Ofsted's lawyers argued the segregation left girls "unprepared for life in modern Britain" [...]
May I make a contribution to this discussion from a rather different perspective and tradition and time?
I was born during WW2 and grew up in the East Midlands in a Roman Catholic working-class family. Apart from my mother, my family was all male.
My primary school was the local RC primary school. In this school boys and girls were treated differently - girls were protected, boys were treated as if they were inherently problematic (remember the old rhyme -
sugar and spice and all things nice .... slugs and snails and puppy dogs' tails?) One event I recall was a sudden rainstorm shortly before the afternoon session began. The girls were let into the school, the boys left outside in the playground. This was typical of the difference in treatment.
The messages from the pulpit - as far as a growing boy could deduce - contrasted the virtues of girls with the vices of boys. And when I became an adolescent I noted in these messages an implication that the virtues of young women were special and should be respected. By this time I had moved to the boys' grammar school and had little day-to-day contact with girls. My school had lessons on Saturday mornings and compulsory attendance at sporting fixtures on Saturday afternoons meant that weekends were girl contact free as well.
I left school having had little contact with girls, having little reliable information about the motivations, interests and behaviour of young women.

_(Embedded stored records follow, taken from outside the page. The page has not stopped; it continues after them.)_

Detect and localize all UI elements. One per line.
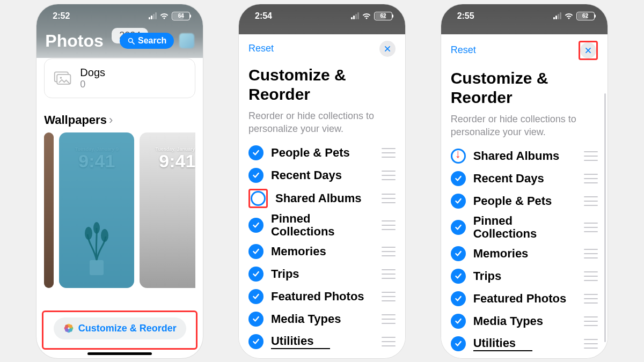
checkmark-icon bbox=[454, 197, 463, 205]
wallpapers-section[interactable]: Wallpapers › bbox=[44, 113, 195, 127]
checkmark-icon bbox=[252, 292, 260, 301]
wallpapers-row[interactable]: Tuesday, January 9 9:41 Tuesday, January… bbox=[44, 132, 195, 288]
drag-handle-icon[interactable] bbox=[584, 249, 598, 258]
collection-row[interactable]: Recent Days bbox=[451, 169, 598, 188]
checkmark-icon bbox=[454, 223, 463, 232]
status-bar: 2:55 62 bbox=[441, 4, 608, 28]
collection-row[interactable]: Media Types bbox=[248, 310, 396, 328]
collection-row[interactable]: Shared Albums bbox=[248, 189, 396, 208]
checkmark-icon bbox=[454, 249, 463, 258]
drag-handle-icon[interactable] bbox=[584, 339, 598, 349]
collection-label: Memories bbox=[473, 247, 576, 260]
reset-button[interactable]: Reset bbox=[248, 43, 274, 54]
collection-row[interactable]: Featured Photos bbox=[248, 287, 396, 306]
screenshot-1: 2:52 64 2024 Photos Search bbox=[36, 4, 203, 358]
collection-checkbox[interactable] bbox=[451, 220, 466, 235]
customize-sheet: Reset Customize & Reorder Reorder or hid… bbox=[441, 34, 608, 358]
collection-label: Trips bbox=[473, 270, 576, 283]
customize-reorder-button[interactable]: Customize & Reorder bbox=[54, 317, 186, 339]
drag-handle-icon[interactable] bbox=[382, 337, 396, 346]
drag-handle-icon[interactable] bbox=[382, 269, 396, 279]
wallpaper-thumb[interactable]: Tuesday, January 9 9:41 bbox=[140, 132, 195, 288]
collection-checkbox[interactable] bbox=[451, 314, 466, 329]
sheet-subtitle: Reorder or hide collections to personali… bbox=[451, 113, 598, 139]
collection-row[interactable]: Featured Photos bbox=[451, 290, 598, 308]
search-button[interactable]: Search bbox=[120, 33, 174, 49]
collection-checkbox[interactable] bbox=[248, 244, 264, 259]
wallpaper-thumb[interactable]: Tuesday, January 9 9:41 bbox=[59, 132, 134, 288]
collection-row[interactable]: Pinned Collections bbox=[248, 212, 396, 238]
drag-handle-icon[interactable] bbox=[584, 174, 598, 183]
drag-handle-icon[interactable] bbox=[584, 316, 598, 326]
collection-checkbox[interactable] bbox=[248, 267, 264, 282]
drag-handle-icon[interactable] bbox=[382, 247, 396, 256]
collection-checkbox[interactable] bbox=[451, 291, 466, 306]
collection-row[interactable]: Recent Days bbox=[248, 166, 396, 184]
drag-handle-icon[interactable] bbox=[584, 151, 598, 161]
home-indicator[interactable] bbox=[87, 352, 152, 355]
checkmark-icon bbox=[454, 294, 463, 303]
close-button[interactable] bbox=[379, 41, 396, 57]
checkmark-icon bbox=[252, 270, 260, 278]
collection-checkbox[interactable] bbox=[451, 269, 466, 284]
drag-handle-icon[interactable] bbox=[584, 223, 598, 232]
collection-row[interactable]: Memories bbox=[451, 245, 598, 263]
collection-checkbox[interactable] bbox=[451, 171, 466, 186]
album-card[interactable]: Dogs 0 bbox=[44, 58, 195, 98]
collection-label: Memories bbox=[271, 245, 374, 258]
drag-handle-icon[interactable] bbox=[584, 294, 598, 304]
drag-handle-icon[interactable] bbox=[382, 314, 396, 324]
scroll-indicator[interactable] bbox=[604, 93, 606, 342]
drag-handle-icon[interactable] bbox=[382, 194, 396, 203]
wifi-icon bbox=[564, 12, 574, 20]
collection-label: Featured Photos bbox=[473, 292, 576, 305]
cellular-icon bbox=[351, 12, 359, 19]
drag-handle-icon[interactable] bbox=[382, 171, 396, 180]
wifi-icon bbox=[159, 12, 169, 20]
collection-checkbox[interactable] bbox=[248, 334, 264, 349]
collection-checkbox[interactable] bbox=[248, 145, 264, 160]
collection-checkbox[interactable] bbox=[248, 218, 264, 233]
collection-row[interactable]: Utilities bbox=[451, 335, 598, 353]
collection-row[interactable]: Pinned Collections bbox=[451, 215, 598, 240]
checkmark-icon bbox=[252, 221, 260, 230]
collection-checkbox[interactable] bbox=[251, 191, 266, 206]
collection-checkbox[interactable] bbox=[451, 246, 466, 261]
collection-row[interactable]: People & Pets bbox=[451, 192, 598, 210]
collection-row[interactable]: Memories bbox=[248, 242, 396, 261]
collection-checkbox[interactable] bbox=[248, 312, 264, 327]
reset-button[interactable]: Reset bbox=[451, 45, 476, 56]
drag-handle-icon[interactable] bbox=[382, 292, 396, 301]
status-bar: 2:52 64 bbox=[36, 4, 203, 28]
cellular-icon bbox=[553, 12, 561, 19]
close-button[interactable] bbox=[580, 42, 596, 58]
collection-label: Utilities bbox=[473, 337, 576, 351]
profile-button[interactable] bbox=[179, 33, 194, 48]
collection-label: Recent Days bbox=[271, 169, 374, 182]
album-count: 0 bbox=[80, 79, 105, 90]
collection-row[interactable]: Utilities bbox=[248, 333, 396, 351]
collection-checkbox[interactable] bbox=[451, 336, 466, 351]
collection-row[interactable]: Trips bbox=[451, 267, 598, 285]
svg-point-4 bbox=[60, 77, 62, 79]
annotation-arrow: ↓ bbox=[455, 147, 461, 161]
sheet-title: Customize & Reorder bbox=[451, 69, 598, 107]
drag-handle-icon[interactable] bbox=[584, 271, 598, 281]
drag-handle-icon[interactable] bbox=[382, 220, 396, 230]
collection-row[interactable]: People & Pets bbox=[248, 144, 396, 162]
checkmark-icon bbox=[454, 339, 463, 348]
collection-checkbox[interactable] bbox=[248, 168, 264, 183]
collection-checkbox[interactable] bbox=[451, 194, 466, 209]
svg-point-16 bbox=[65, 324, 69, 328]
collection-row[interactable]: Trips bbox=[248, 265, 396, 283]
collection-row[interactable]: Shared Albums bbox=[451, 147, 598, 165]
wallpaper-thumb[interactable] bbox=[44, 132, 54, 288]
collection-row[interactable]: Media Types bbox=[451, 312, 598, 330]
drag-handle-icon[interactable] bbox=[584, 196, 598, 206]
battery-icon: 62 bbox=[576, 12, 595, 20]
collection-checkbox[interactable] bbox=[248, 289, 264, 304]
collections-list: Shared AlbumsRecent DaysPeople & PetsPin… bbox=[451, 147, 598, 353]
status-time: 2:52 bbox=[53, 11, 70, 21]
svg-point-8 bbox=[93, 222, 100, 234]
drag-handle-icon[interactable] bbox=[382, 148, 396, 158]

It took me a considerable time to acquire the self-confidence to show an interest in close friendships with girls. I had been conditioned to regard my (hetero)sexuality with caution and to respect virginity. In retrospect, the period of my life which should have been an adventure was sterile, painful and empty.
The prevention of normal socialisation of boys and girls by means of physical, moral and educational segregation should be seen as totally unacceptable. And allowing this segregation to be driven by philosophical values derived from fairy and folk tales from another millennium is unforgivable.